Un nouvel environnement de travail où réalité augmentée, intelligence artificielle et interface haptique se mettraient enfin au service de l’art, lui ouvrant des horizons insoupçonnés.

«Il n’a encore jamais été possible de mettre un matériau en forme sans l’artisan, simplement en pressant sur un bouton.»

La technologie permet aujourd’hui de reproduire des opérations jusqu’ici réservées à la seule main humaine: toujours plus perfectionné, le laser est par exemple capable d’effleurer la matière, proposant à l’horlogerie et à la bijouterie des décors «traditionnels», comme le satinage ou le soleillage; associées à des outils de frappe nanométriques, les techniques modernes d’étampage, de leur côté également, sont en mesure d’égaler le travail du guillocheur ou du graveur; l’impression 3D enfin, chaque jour plus performante, est déjà apte à dupliquer n’importe qu’elle forme originale en plastique, en métal, en céramique ou en bois.

«Dans l’histoire de l’artisanat, il n’a encore jamais été possible de mettre un matériau en forme sans l’artisan, simplement en pressant sur un bouton», constate Inès Hamaguchi, désabusée autant que fascinée.

Au dernier SIHH, Inès Hamaguchi a présenté une interface haptique semblable à celle qu'utilisent les chirurgiens. Avec ce genre d'appareil, elle espère un jour travailler l'émail ou le verre en milieu confiné. ©SIHH 2019
Au dernier SIHH, Inès Hamaguchi a présenté une interface haptique semblable à celle qu’utilisent les chirurgiens. Avec ce genre d’appareil, elle espère un jour travailler l’émail ou le verre en milieu confiné. ©SIHH 2019

Mais loin de céder au défaitisme, l’émailleuse ayant travaillé pour une vingtaine de marques comme Cartier ou Hermès préfère y voit une manière de faire avancer sa discipline – et les métiers d’art en général. «Je ne suis pas du tout une geek, mais cela serait génial d’utiliser ces nouvelles technologies pour augmenter le geste. Je rêverais par exemple d’intervenir directement à l’intérieur du four à 800°C.»
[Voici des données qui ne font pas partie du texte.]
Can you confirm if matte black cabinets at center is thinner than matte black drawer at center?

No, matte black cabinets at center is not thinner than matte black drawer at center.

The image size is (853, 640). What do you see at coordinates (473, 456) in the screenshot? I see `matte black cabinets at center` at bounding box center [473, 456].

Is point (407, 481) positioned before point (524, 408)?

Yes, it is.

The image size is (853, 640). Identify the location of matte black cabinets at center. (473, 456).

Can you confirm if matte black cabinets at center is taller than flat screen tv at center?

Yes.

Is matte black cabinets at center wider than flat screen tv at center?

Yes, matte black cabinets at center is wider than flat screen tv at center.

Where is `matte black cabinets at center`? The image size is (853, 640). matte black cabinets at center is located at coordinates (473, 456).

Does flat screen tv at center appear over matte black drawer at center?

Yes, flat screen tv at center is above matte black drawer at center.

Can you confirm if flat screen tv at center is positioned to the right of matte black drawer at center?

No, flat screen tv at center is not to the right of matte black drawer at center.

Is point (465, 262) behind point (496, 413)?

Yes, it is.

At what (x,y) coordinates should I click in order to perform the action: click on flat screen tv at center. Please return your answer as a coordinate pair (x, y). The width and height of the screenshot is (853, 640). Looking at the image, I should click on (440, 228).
L’interface haptique peut y parvenir. Développé pour la chirurgie, cet instrument robotique est un prolongement hypersensible de la main du praticien, capable de faire ressentir à distance la résistance ou l’élasticité des tissus – ou des matériaux. Associée à une caméra et des outils adaptés, cette technologie permet d’accomplir des gestes très précis dans un milieu sensible comme le corps humain ou un four, mais aussi une chambre à vide ou un environnement potentiellement toxique.
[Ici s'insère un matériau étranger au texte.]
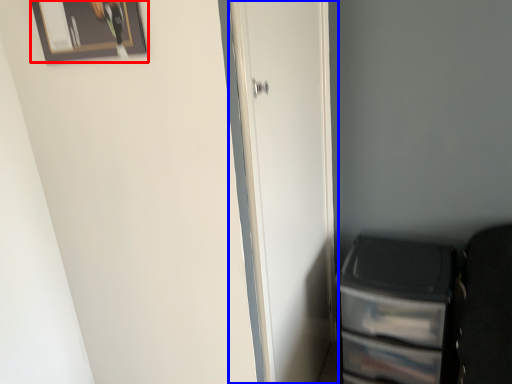 Question: Which object appears farthest to the camera in this image, picture frame (highlighted by a red box) or door (highlighted by a blue box)?

Choices:
 (A) picture frame
 (B) door

Answer: (B) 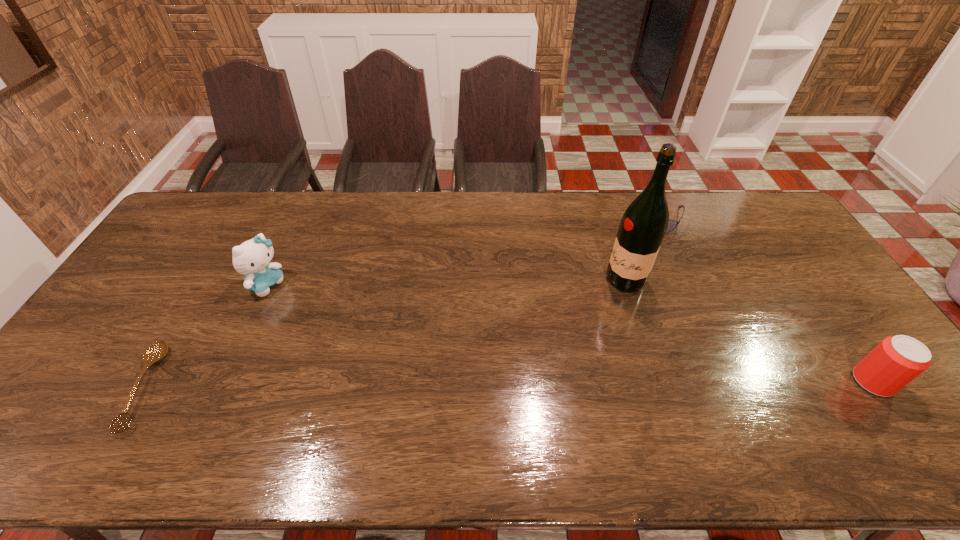 Locate which object is the second closest to the second shortest object. Please provide its 2D coordinates. Your answer should be formatted as a tuple, i.e. [(x, y)], where the tuple contains the x and y coordinates of a point satisfying the conditions above.

[(896, 361)]

You are a GUI agent. You are given a task and a screenshot of the screen. Output one action in this format:
    pyautogui.click(x=<x>, y=<y>)
    Task: Click on the object that ranks as the closest to the tallest object
    
    Given the screenshot: What is the action you would take?
    pyautogui.click(x=672, y=224)

In order to click on free location that satisfies the following two spatial constraints: 1. on the back side of the third object from left to right; 2. on the left side of the shortest object in this screenshot , I will do `click(206, 280)`.

Where is `vacant space that satisfies the following two spatial constraints: 1. on the back side of the second object from right to left; 2. on the right side of the ladle`? vacant space that satisfies the following two spatial constraints: 1. on the back side of the second object from right to left; 2. on the right side of the ladle is located at coordinates (245, 216).

Find the location of a particular element. The height and width of the screenshot is (540, 960). free spot that satisfies the following two spatial constraints: 1. on the back side of the sunglasses; 2. on the right side of the tallest object is located at coordinates (605, 216).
«Je ne suis pas du tout une geek, mais cela serait génial d’utiliser ces nouvelles technologies pour augmenter le geste. Je rêverais par exemple d’intervenir directement à l’intérieur du four à 800°C.»

A travers le Lab, le SIHH était aussi un lieu de démonstration de l'innovation scientifique cette année. ©SIHH 2019
A travers le Lab, le SIHH était aussi un lieu de démonstration de l’innovation scientifique cette année. ©SIHH 2019

La réalité augmentée, elle aussi, offre des possibilités extrêmement intéressantes. Elle peut ainsi fournir des données chiffrées en temps réel, sur écran ou par l’intermédiaire de lunettes électroniques: température, hygrométrie, pression, état de surface... Autant d’éléments qui, traités par une intelligence artificielle (IA), permettraient d’accélérer l’apprentissage pour, au final, aller plus loin dans la pratique de son art.

Encore embryonnaire, cette approche a cependant déjà éveillé l’intérêt dans le monde de l’horlogerie. Rattaché à la chaire Richemont en «technologies de fabrication multi- échelles», le laboratoire Galatea de l’Ecole polytechnique fédérale de Lausanne travaille ainsi sur un projet dans ce domaine, en collaboration avec la société Force Dimension, spécialisée dans les interfaces haptiques. Un projet dont les contours ont été présentés au LAB, nouvelle plateforme expérimentale du Salon International de la Haute Horlogerie.